From this need comes Salt (originally Salt Stack), a Python Open Source project whose first public commit is in February 2011. In the following months releases 0.8-0.9 (summer-autumn 2011) consolidate core functionality. Apache 2.0 licence.
The architecture
Salt adopts a master/minion model similar to Puppet, but with substantial differences:
- ZeroMQ transport — high-performance pub/sub pattern, instead of the Puppet model’s HTTP/REST. Asynchronous commands, streaming-aggregated responses
- Minion persistent connection — each minion maintains a TCP connection with the master, eliminating handshake overhead
- Broadcast — the master can emit a command to all minions simultaneously with sub-second latency
- Grains (analogous to Puppet’s Facter) — minion introspection system, used for command targeting
- Pillars — separate data store for secrets and per-host configurations
Practical result: running salt '*' cmd.run 'uptime' across 1000 nodes takes seconds, not minutes.
Two paradigms: execution modules and states
Salt exposes two complementary modes:
Execution modules — imperative
Ad-hoc commands run on target minions via CLI salt:
salt 'web*' pkg.install nginx
salt 'web*' service.restart nginx
salt '*' cmd.run 'uptime'
Hundreds of modules (pkg, service, file, cmd, user, network, mysql, postgres, apache, selinux, grains, …) cover common operational tasks.
States — declarative
Desired configuration described in YAML/Jinja2 files (.sls — SaLt State):
nginx:
pkg.installed: []
service.running:
- enable: True
- require:
- pkg: nginx
/etc/nginx/nginx.conf:
file.managed:
- source: salt://nginx/nginx.conf
- require:
- pkg: nginx
- watch_in:
- service: nginx
States are analogous to Puppet manifests or Chef cookbooks, but with YAML syntax instead of custom DSL. The advantage: familiarity for many sysadmins already used to YAML files.
Orchestration
Salt introduces the concept of orchestration: states coordinating actions across multiple minions in sequence, useful for complex deployments (e.g. rolling updates with load balancer, database migration with failover). Orchestration is written as states on the master, not on minions, and uses the salt.state module to invoke remote executions.

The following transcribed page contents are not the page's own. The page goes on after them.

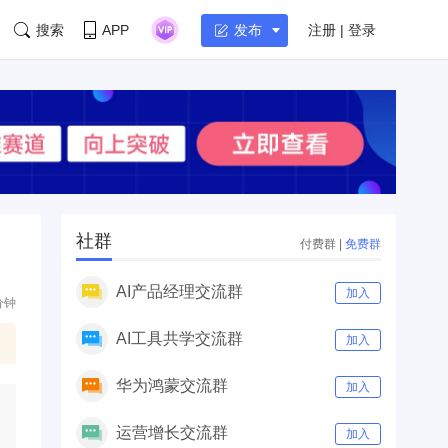
搜索
APP
注册 | 登录
发布
社群
付费群
|
免费群
AI产品经理交流群
加入
分钟
AI工具共学交流群
加入
华为鸿蒙交流群
加入
运营增长交流群
加入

Comparison with Puppet and Chef
Salt vs. Puppet:
- Puppet: Ruby, periodic polling, custom DSL
- Salt: Python, push/pub-sub, YAML
Salt vs. Chef:
- Chef: Ruby, pull model, client/server
- Salt: Python, push/pub-sub
Salt vs. Ansible (Ansible releases in February 2012):
- Ansible: Python, agentless over SSH
- Salt: dedicated agent, faster at scale but more intrusive
Each tool has trade-offs: Salt wins in scalability and immediacy of ad-hoc operations; loses to Ansible on setup simplicity (no target installation).
The company
Thomas Hatch is setting up a company dedicated to commercial Salt development with an open-core model: Open Source core + enterprise edition with GUI, reporting and compliance.
Adoption
Salt rapidly attracts adoption in contexts with strong scale needs:
- LinkedIn — internal infrastructure management
- Apple — some operational infrastructures
- Cisco — network automation
- VMware itself (before acquisition) — some divisions
- European hosting providers — managing massive VM fleets
In the Italian context
As of 2011 Salt has just been born; Italian adoption is experimental. It is likely to find space in hosting providers, telcos and universities with HPC clusters in the coming years.
Puppet and Chef remain more widespread overall; Salt aims to carve niches where execution speed matters.
References: Salt (SaltStack), Thomas S. Hatch, first commit February 2011. Apache 2.0 licence. ZeroMQ transport. Grain/Pillar system.